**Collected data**
◆ ◆ ◆
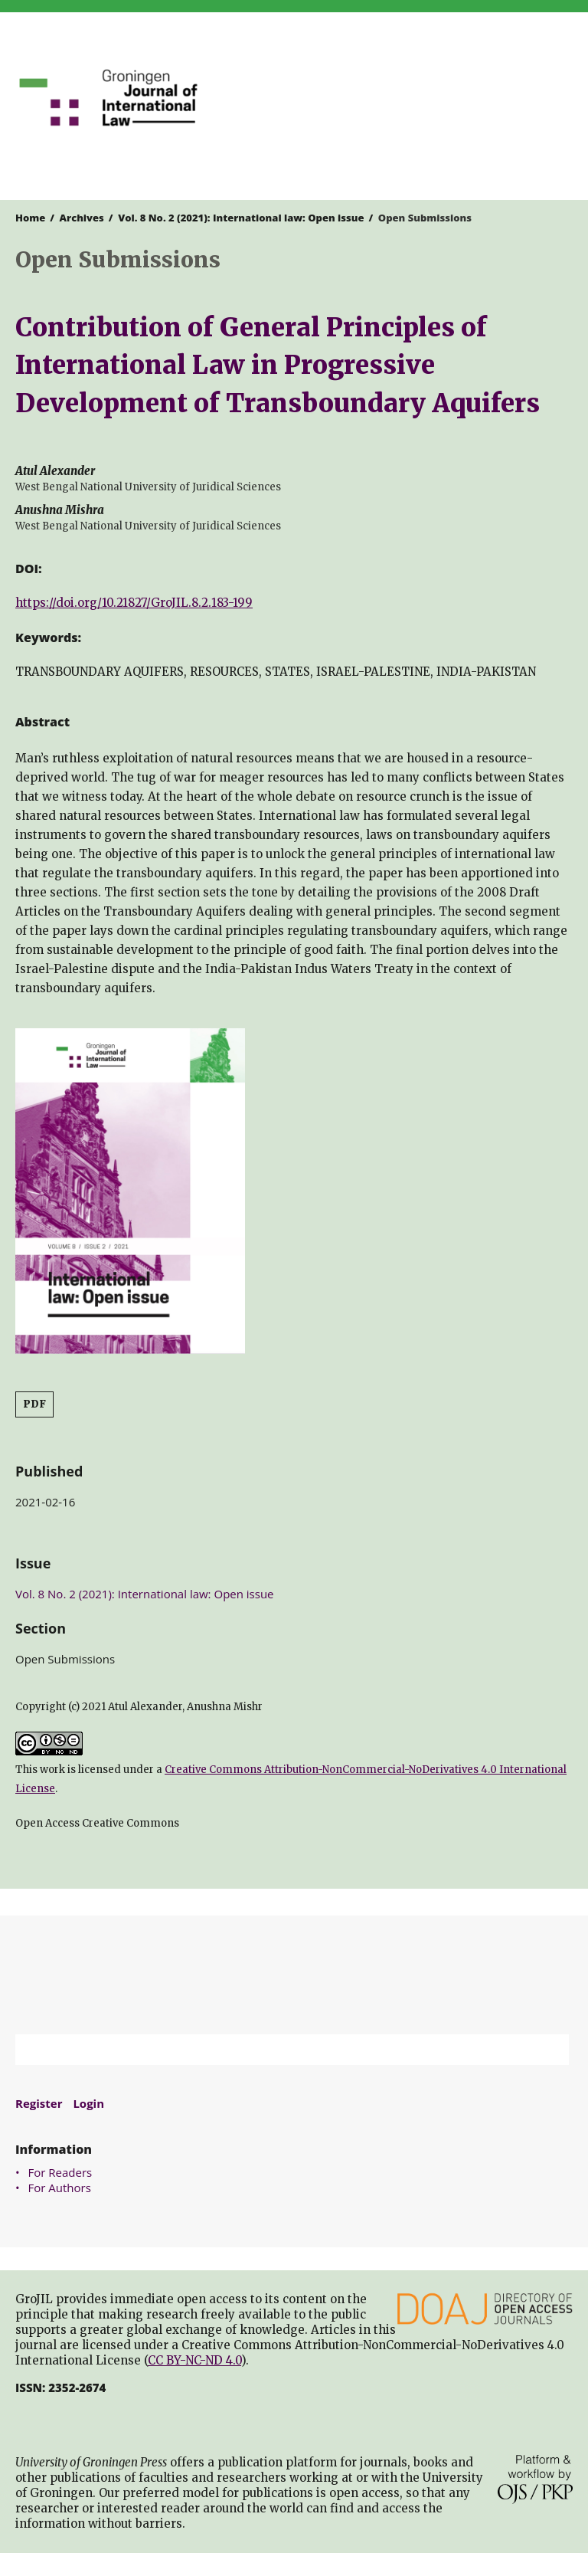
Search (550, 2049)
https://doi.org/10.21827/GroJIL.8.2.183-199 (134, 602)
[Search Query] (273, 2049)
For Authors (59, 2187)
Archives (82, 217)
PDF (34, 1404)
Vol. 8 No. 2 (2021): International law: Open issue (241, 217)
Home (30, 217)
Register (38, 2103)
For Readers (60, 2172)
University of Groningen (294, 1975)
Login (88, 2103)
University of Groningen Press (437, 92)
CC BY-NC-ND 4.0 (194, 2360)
◆ ◆ ◆
**What is required**
Nothing but the records above, exact and without pictures, should appear in the answer.

**Worked solution**
Search (550, 2049)
https://doi.org/10.21827/GroJIL.8.2.183-199 (134, 602)
[Search Query] (273, 2049)
For Authors (59, 2187)
Archives (82, 217)
PDF (34, 1404)
Vol. 8 No. 2 (2021): International law: Open issue (241, 217)
Home (30, 217)
Register (38, 2103)
For Readers (60, 2172)
University of Groningen (294, 1975)
Login (88, 2103)
University of Groningen Press (437, 92)
CC BY-NC-ND 4.0 (194, 2360)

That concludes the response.